In biology, cancer is the most beautiful natural model of a chaotic system, which under uncontrolled proliferations, generates extreme disorder that finally causes intercellular collisions. The authors have described and documented fractal self-assembly of geometric triangular chiral hexagonal crystal-like complex organizations (GTCHC) and interface comet tail effect patterns in cancer processes. According to this novel observation cancer incorporates a real visualization world with a great surprising finding in biology, physics, and geology. This visualization platform literally allows us to see what would otherwise remain completely invisible. From theory to practice this irreducible geometric matrix allowed us to identify in geology, real measurable green infrared-electromagnetic stripe line in interface with hexagonal geomorphic pattern, triangular chiral pyramidal rock structures, geology well defined mirror images, template platform to bio signature characterization of ancestral primitive polar head-tail organization, embryoid and human-like shape pattern embedded as giant fossils in rocks that have never been seen before.

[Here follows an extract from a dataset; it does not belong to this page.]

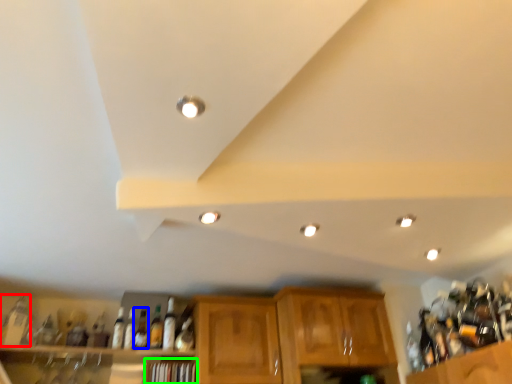 Question: Which is farther away from bottle (highlighted by a red box)? bottle (highlighted by a blue box) or shelf (highlighted by a green box)?

Choices:
 (A) bottle
 (B) shelf

Answer: (B)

Electromagnetic field released in collision-impact events generate in the matrix interphase fractal scalable invariant order of geometric triangular chiral hexagonal structures. The laws of biology and geology can finally be redirected to the laws of physics; specifically magnetic fields create a new kind of classification based on these fractal structural similarities of the relationship. Further interdisciplinary collaboration must be carried out to study these geometric self-assembly geological structures, ancient sediments and rocks that could provide insights into antecedents of life.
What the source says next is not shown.